Why Nutrition Labels Matter
Food packaging is designed to sell, not to inform. Health claims on the front — "low fat," "natural," "high protein" — are marketing. The nutrition label on the back is where the real information lives. Learning to read it takes only a few minutes to learn and can meaningfully improve your food choices.
Start With Serving Size
This is the most important — and most misread — part of the label. Every number on the label refers to one serving, not the whole package. If a bag of crisps lists a serving as 25g but the bag contains 75g, you'd need to multiply every figure by three to get the full picture.
Always check: how many servings does this package contain? And how much do you actually eat in one sitting?
Calories: A Measure of Energy
Calories tell you how much energy a food provides. Neither high-calorie nor low-calorie automatically means bad or good — it depends on the food's overall nutritional profile and how it fits into your daily intake.
Most adults have broadly similar daily energy needs, but these vary significantly based on age, sex, activity level, and health goals. Treat calorie counts as context, not judgement.
Macronutrients Explained
Fat
Total fat is broken down into types — and the type matters more than the total amount:
- Saturated fat – Found in animal products and some plant oils. Limit intake; linked to cardiovascular risk at high levels.
- Trans fat – Artificial trans fats are the most harmful. Avoid products with "partially hydrogenated oils" in the ingredients list.
- Unsaturated fat – Generally beneficial; found in nuts, olive oil, oily fish, and avocados.
Carbohydrates
Carbohydrates are also broken down on the label:
- Total carbohydrates – Includes all forms: starches, sugars, and dietary fibre.
- Sugars – Includes both natural sugars (from fruit or milk) and added sugars. Products high in added sugars provide energy but little nutritional value.
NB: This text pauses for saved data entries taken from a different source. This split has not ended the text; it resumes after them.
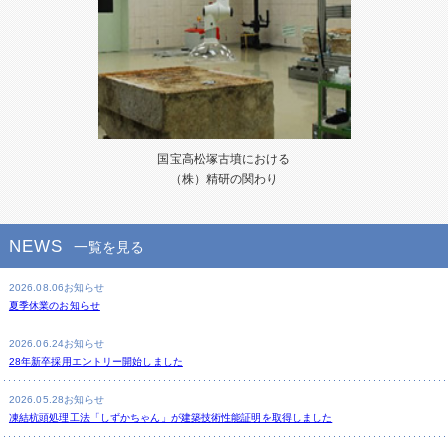
国宝高松塚古墳における
（株）精研の関わり
NEWS
一覧を見る
2026.08.06
お知らせ
夏季休業のお知らせ
2026.06.24
お知らせ
28年新卒採用エントリー開始しました
2026.05.28
お知らせ
凍結杭頭処理工法「しずかちゃん」が建築技術性能証明を取得しました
- Dietary fibre – Supports digestive health. Most people don't consume enough. Aim for foods with a meaningful fibre content.
Protein
Protein is essential for muscle repair, immune function, and countless biological processes. The label shows the total protein per serving. Sources of protein vary widely in quality and in what other nutrients they come packaged with — lean meats, legumes, and fish are generally preferable to processed meats.
Micronutrients and % Reference Intake
The label typically lists key vitamins and minerals — such as calcium, iron, and vitamin D — alongside a percentage of the daily reference intake (RI). These percentages are based on average adult needs and give you a rough sense of how much a serving contributes to your daily requirements.
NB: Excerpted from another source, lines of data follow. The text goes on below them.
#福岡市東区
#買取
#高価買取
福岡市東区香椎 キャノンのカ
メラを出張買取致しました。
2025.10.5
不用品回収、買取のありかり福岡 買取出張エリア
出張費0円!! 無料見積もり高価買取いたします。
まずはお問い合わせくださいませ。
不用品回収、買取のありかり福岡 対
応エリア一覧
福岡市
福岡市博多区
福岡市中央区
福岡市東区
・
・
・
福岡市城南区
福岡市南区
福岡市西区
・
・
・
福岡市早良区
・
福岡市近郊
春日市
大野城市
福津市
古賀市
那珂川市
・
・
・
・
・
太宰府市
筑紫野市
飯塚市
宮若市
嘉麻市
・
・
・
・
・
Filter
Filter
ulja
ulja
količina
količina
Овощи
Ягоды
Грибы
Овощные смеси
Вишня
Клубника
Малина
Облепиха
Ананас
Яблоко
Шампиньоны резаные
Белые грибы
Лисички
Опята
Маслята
| % RI per Serving | What It Means |
|---|---|
| 5% or less | Low — this food contributes little of this nutrient |
| 10–19% | Moderate contribution |
| 20% or more | High — a significant source of this nutrient |
The Ingredients List
Ingredients are listed in descending order by weight — what's listed first is present in the largest amount. This is often more revealing than the nutrition panel itself. A product listing sugar, refined flour, or hydrogenated oil in the first three ingredients is worth thinking twice about.
Quick-Reference Checklist
- Check the serving size first — everything else is relative to it.
- Look at total calories in context of the serving.
- Check fat type, not just total fat.
- Look for added sugars, not just "total sugars."
- Favour higher fibre options where comparable.
- Read the ingredients list — it often tells the real story.
You don't need to scrutinise every label on every shop visit. But developing a working familiarity with what these numbers mean puts you in a far stronger position to make informed choices.